The algorithm is so simple an I'm going to shortly summarize some of the main details.

Firstly, the individuals are randomly initialised and evaluated. Then, a new population of individuals are selected by tournament. Next, the individuals are mate executing a two-point crossover. And finally, the new individuals mute with a probability by flipping random genes of their chromosomes applying the not operand.

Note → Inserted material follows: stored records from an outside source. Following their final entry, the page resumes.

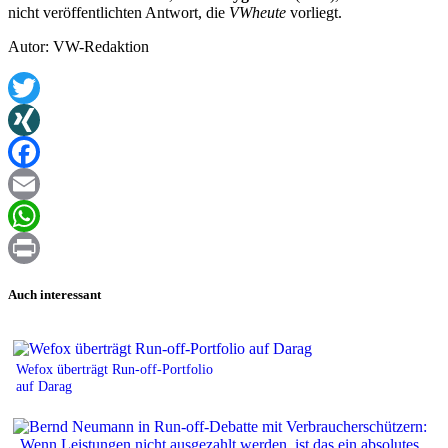
nicht veröffentlichten Antwort, die
VWheute
vorliegt.
Autor: VW-Redaktion
Twitter
XING
Facebook
Email
WhatsApp
Print
Auch interessant
Wefox überträgt Run-off-Portfolio
auf Darag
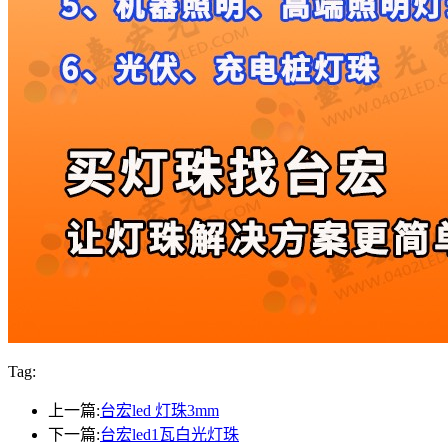
Tag:
上一篇:
台宏led 灯珠3mm
下一篇:
台宏led1瓦白光灯珠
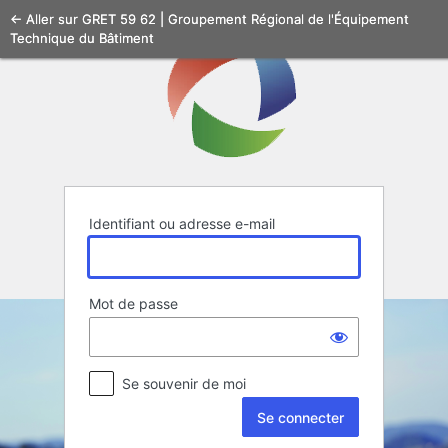
Se
← Aller sur GRET 59 62 | Groupement Régional de l'Équipement
Technique du Bâtiment
connecter
Identifiant ou adresse e-mail
Mot de passe
Se souvenir de moi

As you can see below, the algorithm is very simple and you can find it here on deap.

1evaluate(population)
2for g in range(ngen):
3    population = select(population, len(population))
4    offspring = varAnd(population, toolbox, cxpb, mutpb)
5    evaluate(offspring)
6    population = offspring

Embedding and reading a secret message

In order to embed the message using one of the individuals, host and secret images, are flatten into a sequence of bits. For the host image, the sequence is flatten using the correspondent Direction and starting from x and y offset. Then the secret raw bits are changed depending on BP-Pole and SB-Dir. At this point, if the sequence of secret bits is larger than the available bits in the host image, the individual is set a 0 fitness. In other case, the bits are embed following the configuration depicted by Bit-Planes and BP-Dir.

Read the secret message is the same operation, but first we need to extract the secret raw bits with the Bit-Planes and BP-Dir and turn it to something readable with BP-Pole and SB-Dir.

Results

I used the Lenna image with a shape of 256x256 to embed different images of different shapes. The number of generations is set to 80, with a probability to mate and mute of 0.7 and 0.25.

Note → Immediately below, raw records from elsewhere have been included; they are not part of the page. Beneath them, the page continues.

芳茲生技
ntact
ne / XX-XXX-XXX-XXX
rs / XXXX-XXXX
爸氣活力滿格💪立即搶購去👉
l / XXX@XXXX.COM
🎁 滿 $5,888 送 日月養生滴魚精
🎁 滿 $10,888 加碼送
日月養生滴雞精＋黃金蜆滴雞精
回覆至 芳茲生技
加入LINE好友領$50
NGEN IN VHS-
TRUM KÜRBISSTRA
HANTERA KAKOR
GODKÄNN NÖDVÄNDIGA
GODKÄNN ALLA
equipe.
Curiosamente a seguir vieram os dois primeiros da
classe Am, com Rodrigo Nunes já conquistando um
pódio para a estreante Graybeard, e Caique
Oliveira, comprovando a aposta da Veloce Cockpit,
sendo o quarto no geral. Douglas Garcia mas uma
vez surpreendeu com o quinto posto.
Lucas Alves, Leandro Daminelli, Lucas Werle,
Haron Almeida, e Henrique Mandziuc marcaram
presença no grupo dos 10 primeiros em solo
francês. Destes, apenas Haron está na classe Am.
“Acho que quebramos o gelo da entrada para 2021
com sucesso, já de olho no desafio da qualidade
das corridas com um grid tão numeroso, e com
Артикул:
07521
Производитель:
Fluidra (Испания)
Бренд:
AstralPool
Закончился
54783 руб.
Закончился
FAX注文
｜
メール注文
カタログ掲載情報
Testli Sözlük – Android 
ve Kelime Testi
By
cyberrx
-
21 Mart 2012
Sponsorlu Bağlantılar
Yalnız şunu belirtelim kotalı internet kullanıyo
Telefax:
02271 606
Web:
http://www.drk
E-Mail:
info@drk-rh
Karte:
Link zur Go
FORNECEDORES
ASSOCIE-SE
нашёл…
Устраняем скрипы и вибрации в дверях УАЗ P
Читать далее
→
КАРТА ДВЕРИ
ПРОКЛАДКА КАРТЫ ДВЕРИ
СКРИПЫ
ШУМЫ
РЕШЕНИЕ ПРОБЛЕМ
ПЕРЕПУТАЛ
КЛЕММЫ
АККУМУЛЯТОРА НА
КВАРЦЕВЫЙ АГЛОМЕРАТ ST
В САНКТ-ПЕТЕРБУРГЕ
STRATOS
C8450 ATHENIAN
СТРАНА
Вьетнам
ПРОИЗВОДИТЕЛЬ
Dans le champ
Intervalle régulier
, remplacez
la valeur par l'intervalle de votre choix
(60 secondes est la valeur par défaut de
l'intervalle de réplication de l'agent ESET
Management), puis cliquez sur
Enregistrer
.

In the below table are the best individuals obtained at the end of the algorithm, in order to create the secret message.

Shape	Capacity		PSNR (%)
	%	bpp (bits per pixel)	Baboon	Jet	Pepper
64x64	6.25	0.50	30.38	30.17	30.16
81x81	10.0	0.80	28.27	28.13	28.12
115x115	20.1	1.61	21.64	20.97	21.38
127x127	24.6	1.96	20.73	20.10	20.51
140x140	29.9	2.39	15.31	15.12	15.11
162x162	40.0	3.20	9.61	8.92	9.26
180x180	49.4	3.95	8.67	7.96	8.32

Logically the PSNR get higher values when the secret message is smaller. Therefore, as you can see, the stego images have worst quality when the embedded message is larger.

Future work

Genstego can be improved in several ways. First of all, there are 8 implemented scanning directions. Adding more directions will expand the search space for an optimal solution. Also, the secret image is always scanned in raster order and that can be changed.

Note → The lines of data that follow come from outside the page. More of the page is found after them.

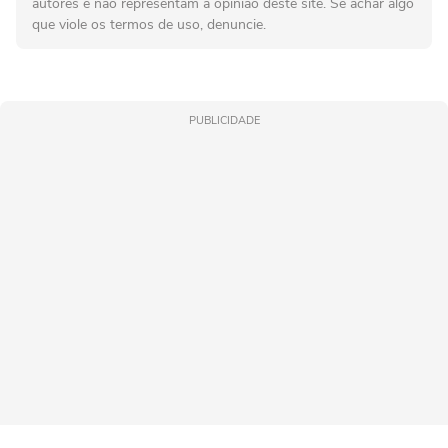
autores e não representam a opinião deste site. Se achar algo
que viole os termos de uso, denuncie.
PUBLICIDADE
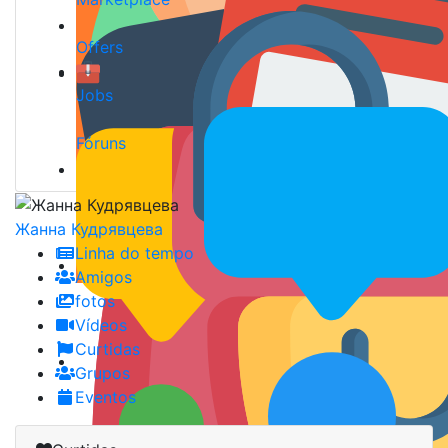
Offers
Jobs
Fóruns
Жанна Кудрявцевa
Linha do tempo
Amigos
fotos
Vídeos
Curtidas
Grupos
Eventos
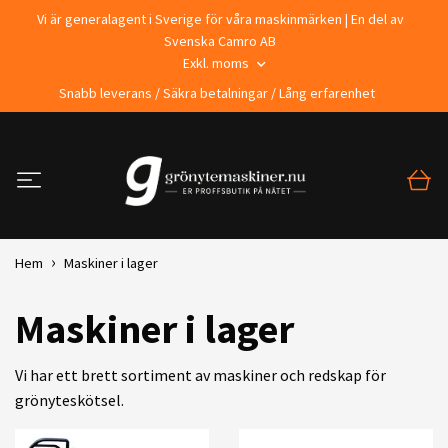
Vi är generalagent i Sverige för våra maskinmärken | En del av
Svenska Camro AB
Exkl. moms
Snabb leverans / Säkra betalningar / Lång erfarenhet
Hem
Maskiner i lager
Maskiner i lager
Vi har ett brett sortiment av maskiner och redskap för
grönyteskötsel.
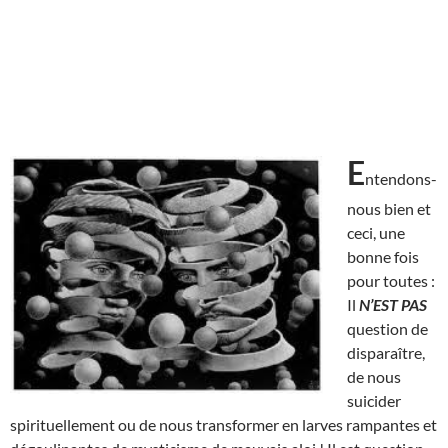
E
ntendons-
nous bien et
ceci, une
bonne fois
pour toutes :
Il
N’EST
PAS
question de
disparaître,
de nous
suicider
spirituellement ou de nous transformer en larves rampantes et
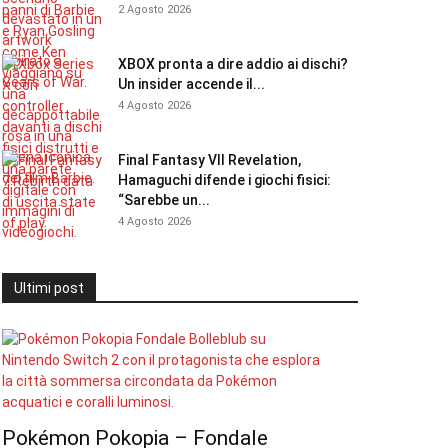
2 Agosto 2026
XBOX pronta a dire addio ai dischi?
Un insider accende il...
4 Agosto 2026
Final Fantasy VII Revelation,
Hamaguchi difende i giochi fisici:
“Sarebbe un...
4 Agosto 2026
Ultimi post
Pokémon Pokopia – Fondale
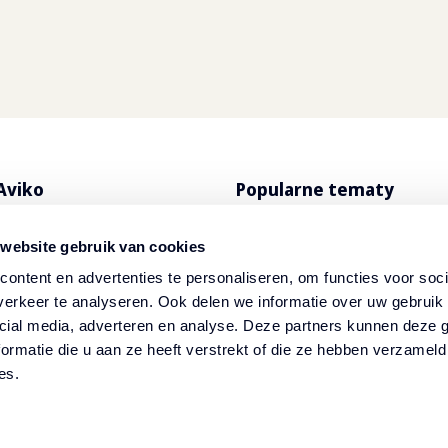
Aviko
Popularne tematy
produkty
Jedzenie na dowóz i na wy
 website gebruik van cookies
o SuperCrunch
Przepisy
ontent en advertenties te personaliseren, om functies voor soci
erkeer te analyseren. Ook delen we informatie over uw gebruik 
ybutorzy
Newsletter
cial media, adverteren en analyse. Deze partners kunnen deze
ormatie die u aan ze heeft verstrekt of die ze hebben verzameld
es.
Oświadczenie dot. plików
cookie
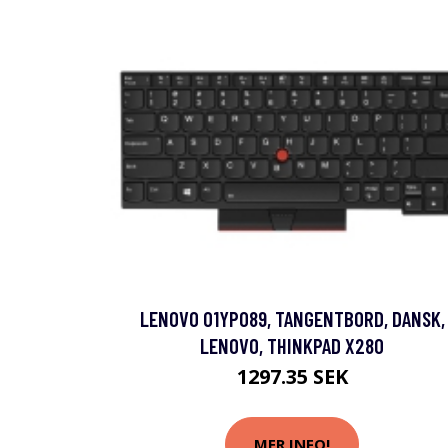
LENOVO 01YP089, TANGENTBORD, DANSK,
LENOVO, THINKPAD X280
1297.35 SEK
MER INFO!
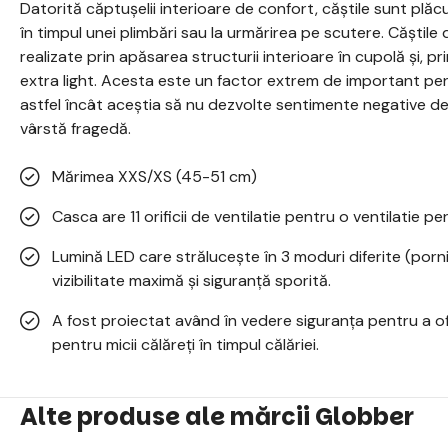
Datorită căptușelii interioare de confort, căștile sunt plăcut
în timpul unei plimbări sau la urmărirea pe scutere. Căștil
realizate prin apăsarea structurii interioare în cupolă și, p
extra light. Acesta este un factor extrem de important pent
astfel încât aceștia să nu dezvolte sentimente negative de
vârstă fragedă.
Mărimea XXS/XS (45-51 cm)
Casca are 11 orificii de ventilatie pentru o ventilatie pe
Lumină LED care strălucește în 3 moduri diferite (pornit 
vizibilitate maximă și siguranță sporită.
A fost proiectat având în vedere siguranța pentru a of
pentru micii călăreți în timpul călăriei.
Alte produse ale mărcii Globber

There are some other mandatory improvements like, embed the chromosome into a placeholder inside of the host image. Otherwise, the receptor won't know how to read the secret image unless the chromosome will be given by other channel.

Also, Genstego only use gray-scale images as host and stego. But, it can be modified to use color images or hide different types of secret messages.

Footnotes

1. Kanan and B. Nazeri. (2004). A novel image steganography scheme with

high embedding capacity and tunable visual image quality based on a genetic algorithm.